■ **Your objective**
All of the listing should be returned as written, apart from any picture in it.
——
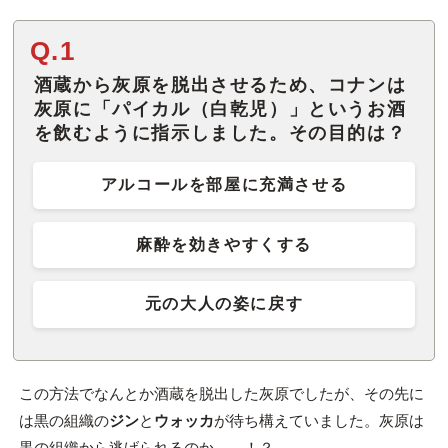
Q.1
酒蔵から灰原を脱出させるため、コナンは
灰原に「パイカル（白乾児）」というお酒
を飲むように指示しました。その目的は？
アルコールを部屋に充満させる
麻酔を効きやすくする
元の大人の姿に戻す
この方法でなんとか酒蔵を脱出した灰原でしたが、その先に
は黒の組織の
ジン
と
ウォッカ
が待ち構えていました。灰原は
黒の組織から逃げられるのか……！？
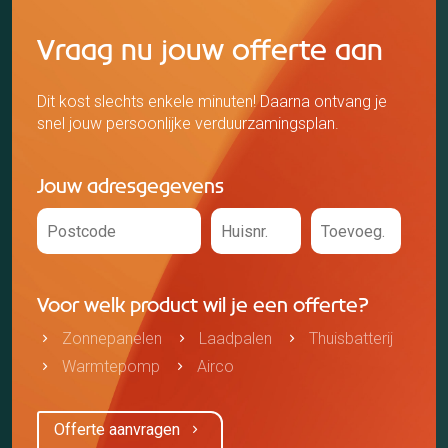
Vraag nu jouw offerte aan
Dit kost slechts enkele minuten! Daarna ontvang je
snel jouw persoonlijke verduurzamingsplan.
Jouw adresgegevens
Voor welk product wil je een offerte?
Zonnepanelen
Laadpalen
Thuisbatterij
Warmtepomp
Airco
Offerte aanvragen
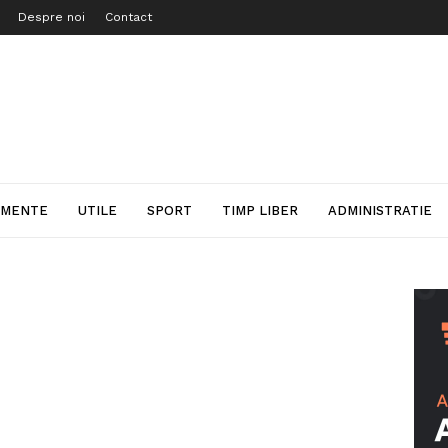
Despre noi
Contact
IMENTE
UTILE
SPORT
TIMP LIBER
ADMINISTRATIE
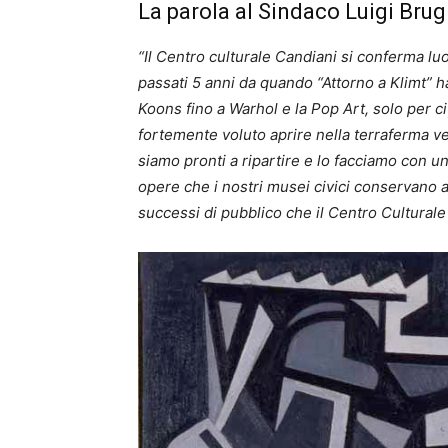
La parola al Sindaco Luigi Bru
“Il Centro culturale Candiani si conferma l
passati 5 anni da quando “Attorno a Klimt” h
Koons fino a Warhol e la Pop Art, solo per c
fortemente voluto aprire nella terraferma v
siamo pronti a ripartire e lo facciamo con 
opere che i nostri musei civici conservano a 
successi di pubblico che il Centro Cultural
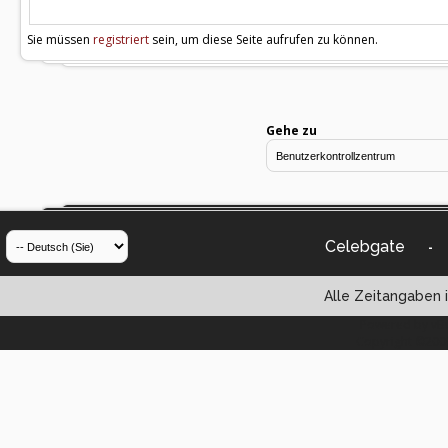
Sie müssen
registriert
sein, um diese Seite aufrufen zu können.
Gehe zu
Celebgate
-
Alle Zeitangaben i
Powered by vBul
Copyright ©2000 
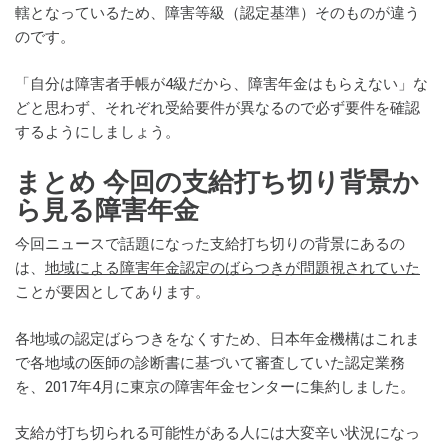
轄となっているため、障害等級（認定基準）そのものが違う
のです。
「自分は障害者手帳が4級だから、障害年金はもらえない」な
どと思わず、それぞれ受給要件が異なるので必ず要件を確認
するようにしましょう。
まとめ 今回の支給打ち切り背景か
ら見る障害年金
今回ニュースで話題になった支給打ち切りの背景にあるの
は、
地域による障害年金認定のばらつきが問題視されていた
ことが要因としてあります。
各地域の認定ばらつきをなくすため、日本年金機構はこれま
で各地域の医師の診断書に基づいて審査していた認定業務
を、2017年4月に東京の障害年金センターに集約しました。
支給が打ち切られる可能性がある人には大変辛い状況になっ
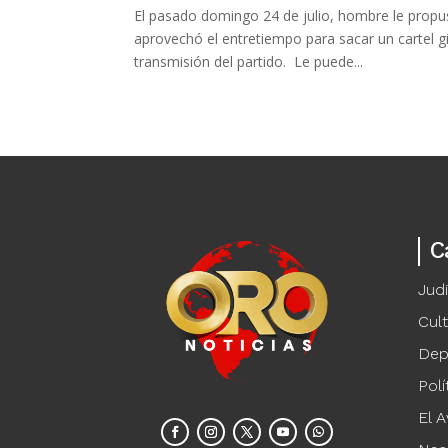
El pasado domingo 24 de julio, hombre le propus
aprovechó el entretiempo para sacar un cartel gi
transmisión del partido. Le puede...
C
Judi
Cul
Dep
Polí
El A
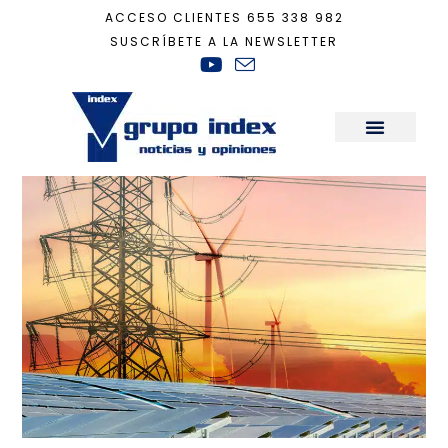
ACCESO CLIENTES
655 338 982
SUSCRÍBETE A LA NEWSLETTER
Inicio
+
inflacion
Sala de Prensa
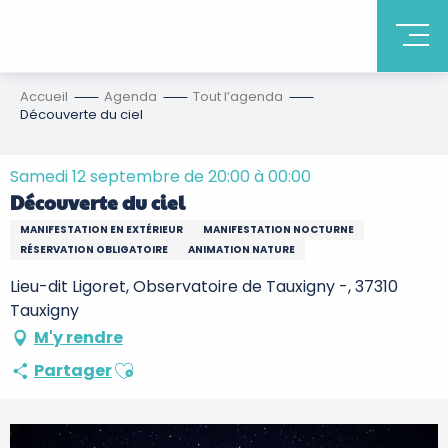
Accueil
Agenda
Tout l’agenda
Découverte du ciel
Samedi 12 septembre de 20:00 à 00:00
Découverte du ciel
MANIFESTATION EN EXTÉRIEUR
MANIFESTATION NOCTURNE
RÉSERVATION OBLIGATOIRE
ANIMATION NATURE
Lieu-dit Ligoret, Observatoire de Tauxigny -, 37310
Tauxigny
M'y rendre
Ajouter aux favoris
Partager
——
■ **Response below**
Q.1
酒蔵から灰原を脱出させるため、コナンは
灰原に「パイカル（白乾児）」というお酒
を飲むように指示しました。その目的は？
アルコールを部屋に充満させる
麻酔を効きやすくする
元の大人の姿に戻す
この方法でなんとか酒蔵を脱出した灰原でしたが、その先に
は黒の組織の
ジン
と
ウォッカ
が待ち構えていました。灰原は
黒の組織から逃げられるのか……！？
Vraag nu jouw offerte aan
Dit kost slechts enkele minuten! Daarna ontvang je
snel jouw persoonlijke verduurzamingsplan.
Jouw adresgegevens
Voor welk product wil je een offerte?
Zonnepanelen
Laadpalen
Thuisbatterij
Warmtepomp
Airco
Offerte aanvragen
Despre noi
Contact
IMENTE
UTILE
SPORT
TIMP LIBER
ADMINISTRATIE
La parola al Sindaco Luigi Bru
“Il Centro culturale Candiani si conferma l
passati 5 anni da quando “Attorno a Klimt” h
Koons fino a Warhol e la Pop Art, solo per c
fortemente voluto aprire nella terraferma v
siamo pronti a ripartire e lo facciamo con 
opere che i nostri musei civici conservano a 
successi di pubblico che il Centro Cultural
Sie müssen
registriert
sein, um diese Seite aufrufen zu können.
Gehe zu
Celebgate
-
Alle Zeitangaben i
Powered by vBul
Copyright ©2000 
轄となっているため、障害等級（認定基準）そのものが違う
のです。
「自分は障害者手帳が4級だから、障害年金はもらえない」な
どと思わず、それぞれ受給要件が異なるので必ず要件を確認
するようにしましょう。
まとめ 今回の支給打ち切り背景か
ら見る障害年金
今回ニュースで話題になった支給打ち切りの背景にあるの
は、
地域による障害年金認定のばらつきが問題視されていた
ことが要因としてあります。
各地域の認定ばらつきをなくすため、日本年金機構はこれま
で各地域の医師の診断書に基づいて審査していた認定業務
を、2017年4月に東京の障害年金センターに集約しました。
支給が打ち切られる可能性がある人には大変辛い状況になっ
El pasado domingo 24 de julio, hombre le propus
aprovechó el entretiempo para sacar un cartel gi
transmisión del partido. Le puede...
C
Judi
Cul
Dep
Polí
El A
ACCESO CLIENTES
655 338 982
SUSCRÍBETE A LA NEWSLETTER
Inicio
+
inflacion
Sala de Prensa
Accueil
Agenda
Tout l’agenda
Découverte du ciel
Samedi 12 septembre de 20:00 à 00:00
Découverte du ciel
MANIFESTATION EN EXTÉRIEUR
MANIFESTATION NOCTURNE
RÉSERVATION OBLIGATOIRE
ANIMATION NATURE
Lieu-dit Ligoret, Observatoire de Tauxigny -, 37310
Tauxigny
M'y rendre
Ajouter aux favoris
Partager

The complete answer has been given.